Development of the tourism economy and increase year-round employment: Umm, yeah, I’d say we overdid it on the tourism economy. And like many other communities, Durango appears to have staffing shortages, even in the winter. So, success, I guess?
This gets a 12 out of 10 for accomplishing the goals—no matter how questionable they may now seem.
Infrastructure, streets, public facilities: These are more specific goals in the plan, some of which seem downright odd in retrospect. For example, planners wanted to build an automobile bridge across the Animas River at 14th Street, right next to the existing Swinging Footbridge. It thankfully ended up five blocks downstream, at 9th Street, instead. They wanted to make the Horse Gulch road into a major traffic artery, which would have facilitated development in what is now an open space, recreational gem. They also wanted an arterial road to link County Road 203 (West Animas) with the Falls Creek Road near Turtle Lake.

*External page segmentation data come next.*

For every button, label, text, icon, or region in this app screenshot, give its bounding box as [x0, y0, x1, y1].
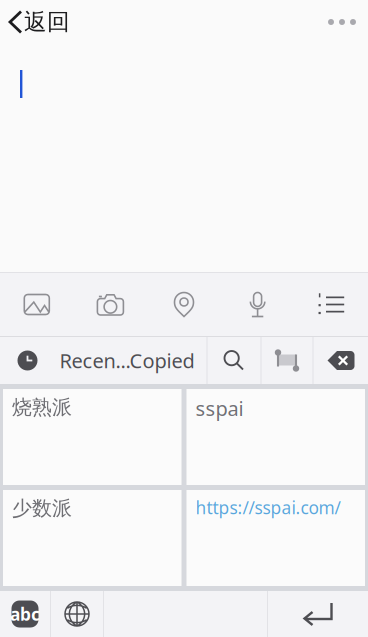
button[interactable]: Delete	[314, 337, 368, 384]
button[interactable]: List	[294, 273, 368, 336]
button[interactable]: abc keyboard	[0, 591, 50, 637]
button[interactable]: Camera	[74, 273, 147, 336]
staticText: https://sspai.com/	[196, 496, 340, 519]
staticText: sspai	[196, 395, 244, 422]
button[interactable]: https://sspai.com/	[186, 490, 365, 586]
staticText: abc	[10, 602, 40, 626]
button[interactable]: Recen...Copied	[0, 337, 206, 384]
staticText: 烧熟派	[12, 395, 72, 420]
button[interactable]: Location	[147, 273, 221, 336]
staticText: 返回	[24, 8, 70, 36]
button[interactable]: 烧熟派	[3, 389, 182, 485]
staticText: Recen...Copied	[60, 347, 194, 374]
button[interactable]: 返回	[0, 0, 80, 44]
button[interactable]: Select text	[262, 337, 312, 384]
button[interactable]: Search	[208, 337, 260, 384]
button[interactable]: Switch keyboard	[51, 591, 103, 637]
button[interactable]: Return	[268, 591, 368, 637]
button[interactable]: 少数派	[3, 490, 182, 586]
button[interactable]: More	[316, 0, 368, 44]
button[interactable]: Photos	[0, 273, 74, 336]
button[interactable]: sspai	[186, 389, 365, 485]
staticText: 少数派	[12, 496, 72, 521]
button[interactable]: Voice input	[221, 273, 294, 336]
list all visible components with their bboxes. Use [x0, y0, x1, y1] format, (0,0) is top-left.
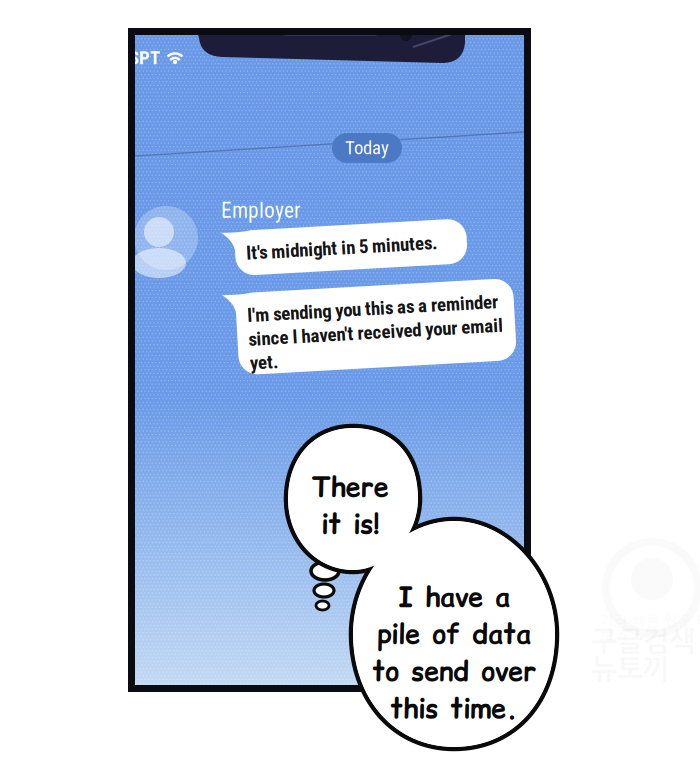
- staticText: 가장 빠른 웹툰 미리보기: [600, 614, 700, 643]
- staticText: SPT: [129, 47, 160, 69]
- staticText: Employer: [221, 198, 301, 223]
- staticText: There it is!: [312, 468, 388, 542]
- staticText: It's midnight in 5 minutes.: [246, 237, 437, 259]
- staticText: 구글검색 뉴토끼: [591, 628, 695, 683]
- staticText: I have a pile of data to send over this …: [372, 578, 536, 727]
- staticText: Today: [345, 137, 389, 159]
- staticText: I'm sending you this as a reminder since…: [248, 298, 503, 368]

And, apropos to current debates re the location of the main fire station: In 1971 Durango’s only fire station—which housed 10 firefighters—was located at 10th St. and 2nd Ave. Planners wanted two more stations, one south of town and one on the northeast corner of 32nd St. and Main Ave., which at the time was owned by the city. The fire department established its own special district and has grown considerably since then (and the Durango department merged with surrounding, rural, volunteer departments), establishing stations on the south end of town, on the north end of town—albeit not in the planned location—and outside of town. It also moved its main station adjacent to the old power plant. Now the department plans to move into the old high school and current school district administration building in a residential area, but also just down the street from its 1971 location. This has triggered a brouhaha of near-epic proportions.
I’d give this one a 7.
PART III
The above photo shows downtown Durango, Colorado, as seen from a Google Earth satellite in September 2019. And no, someone didn’t paint the streets yellow in real life, I colored them with photo-editing software. I started out doing it as an exercise for my own purposes. I wanted to see how much of the city’s commercial core was devoted to automobiles, highlighting those areas with yellow. I started with the streets, then moved onto the parking lots, then the alleys. Every time I thought I was finished, I’d encounter another rectangle of asphalt.

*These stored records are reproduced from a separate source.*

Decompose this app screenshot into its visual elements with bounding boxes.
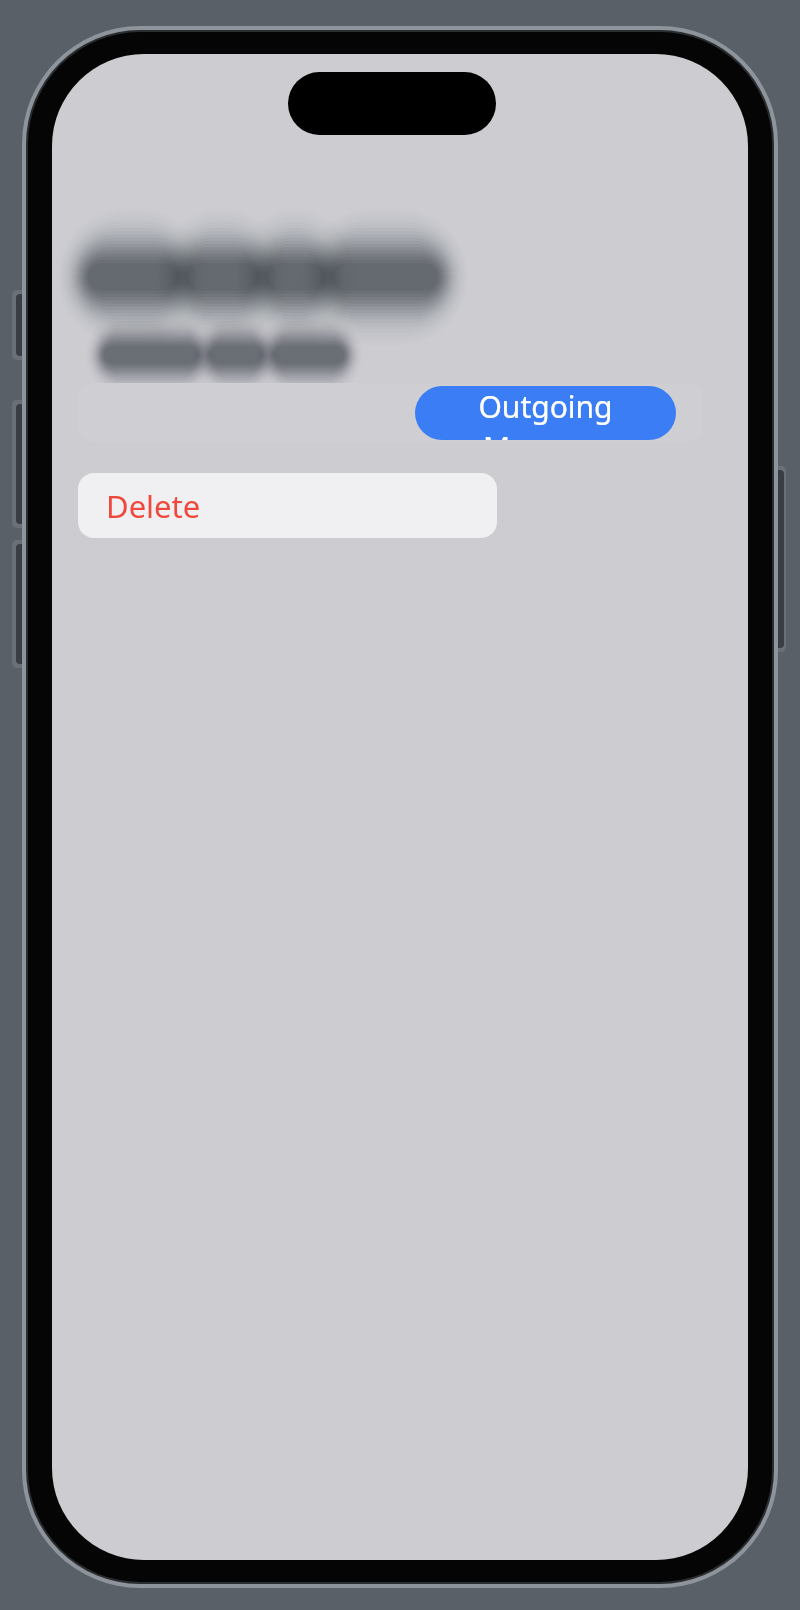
- button[interactable]: Outgoing Message: [77, 383, 703, 442]
- staticText: Delete: [106, 485, 201, 527]
- button[interactable]: Delete: [78, 473, 497, 538]
- staticText: Outgoing Message: [415, 386, 676, 440]
- button[interactable]: Outgoing Message: [415, 386, 676, 440]
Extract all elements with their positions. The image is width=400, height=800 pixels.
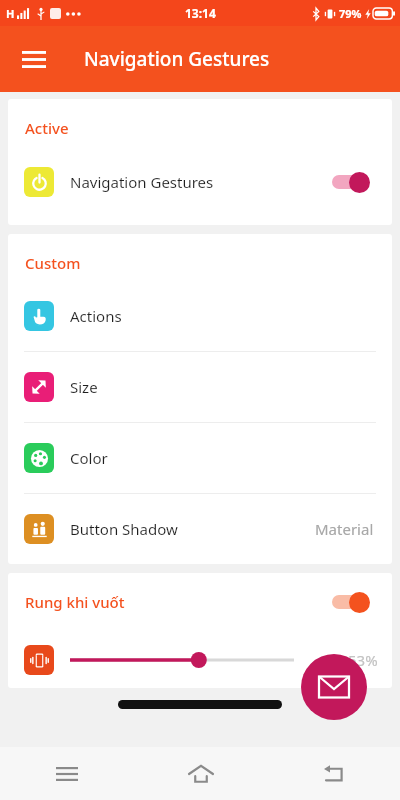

Ugly, isn’t it? It’s like a big, yellow-green, pus-oozing parking lot rash defiling the community. But it can also be a useful tool, one to keep on hand to whip out next time someone says there’s a parking-space shortage in downtown Durango. There’s not. Obviously.
Durango’s not alone in dealing with this automobile-centric affliction. Many cities are far worse. Still, it’s one of many problems that need solving.
We’ve looked back at what Durango was, and what some of its leaders wanted it to be, and what it became. Now it’s time for us wannabe planners to envision the future we want—just like the planners of 1971 did.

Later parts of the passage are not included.